I have tried to solve the problem by taking log no both sides and then: $y \log x = x-y$. Then i differentiated both sides w.r.t $x$ and ended up with a term which has both $x$ and $y$.
On
I don't see the problem.

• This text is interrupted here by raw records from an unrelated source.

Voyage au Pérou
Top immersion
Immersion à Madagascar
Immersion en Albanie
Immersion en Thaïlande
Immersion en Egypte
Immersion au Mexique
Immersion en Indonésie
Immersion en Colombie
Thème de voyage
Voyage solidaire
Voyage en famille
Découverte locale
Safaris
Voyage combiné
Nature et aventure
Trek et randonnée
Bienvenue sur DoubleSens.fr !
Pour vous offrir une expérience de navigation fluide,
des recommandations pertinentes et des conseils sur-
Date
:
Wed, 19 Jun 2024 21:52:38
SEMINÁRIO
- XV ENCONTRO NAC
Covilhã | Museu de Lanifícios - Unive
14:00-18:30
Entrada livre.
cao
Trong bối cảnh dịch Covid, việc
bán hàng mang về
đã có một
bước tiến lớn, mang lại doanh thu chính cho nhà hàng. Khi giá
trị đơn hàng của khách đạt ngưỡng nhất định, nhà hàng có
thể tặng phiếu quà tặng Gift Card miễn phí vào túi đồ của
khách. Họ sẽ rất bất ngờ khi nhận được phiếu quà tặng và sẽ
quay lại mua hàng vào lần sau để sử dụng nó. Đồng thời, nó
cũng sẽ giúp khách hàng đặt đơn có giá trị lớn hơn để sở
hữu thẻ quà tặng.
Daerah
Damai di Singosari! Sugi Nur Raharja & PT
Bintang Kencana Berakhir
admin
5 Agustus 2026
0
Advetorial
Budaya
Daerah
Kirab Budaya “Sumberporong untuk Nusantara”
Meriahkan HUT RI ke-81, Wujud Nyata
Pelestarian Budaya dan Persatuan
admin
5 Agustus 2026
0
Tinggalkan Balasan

For one, note that $y = \dfrac{x}{1+\log x}$. $$\begin{equation} \begin{split} x^y = e^{x-y} & \implies y \log x = x-y \\ & \implies \frac{dy}{dx}\log x + \frac{y}{x} = 1-\frac{dy}{dx} \\ & \implies \frac{x-y}{x} = \frac{dy}{dx}(\log x+ 1) \\ & \implies \frac{dy}{dx} = \frac{x-y}{x\log x + x} \\ & \implies \frac{dy}{dx} = \frac{\log x}{(1+\log x)^2} \end{split}\end{equation}$$
Yes, you will end up with a $y$ on the other side of the $\frac{dy}{dx}$. However, the value of $y$ can be found using the equation that $e^{x-y} = x^y$.
$$y\log x=(x-y)$$ $$y(1+\log x)=x$$ $$y=\frac{x}{1+\log x}$$ we know that $$(\frac{f(x)}{g(x)})'=\frac{f'(x)g(x)-f(x)g'(x)}{g(x)^2}$$ so $$y'=\frac{1(1+\log x)-x(\frac{1}{x})}{(1+\log x)^2}=\frac{\log x}{(1+\log x)^2}$$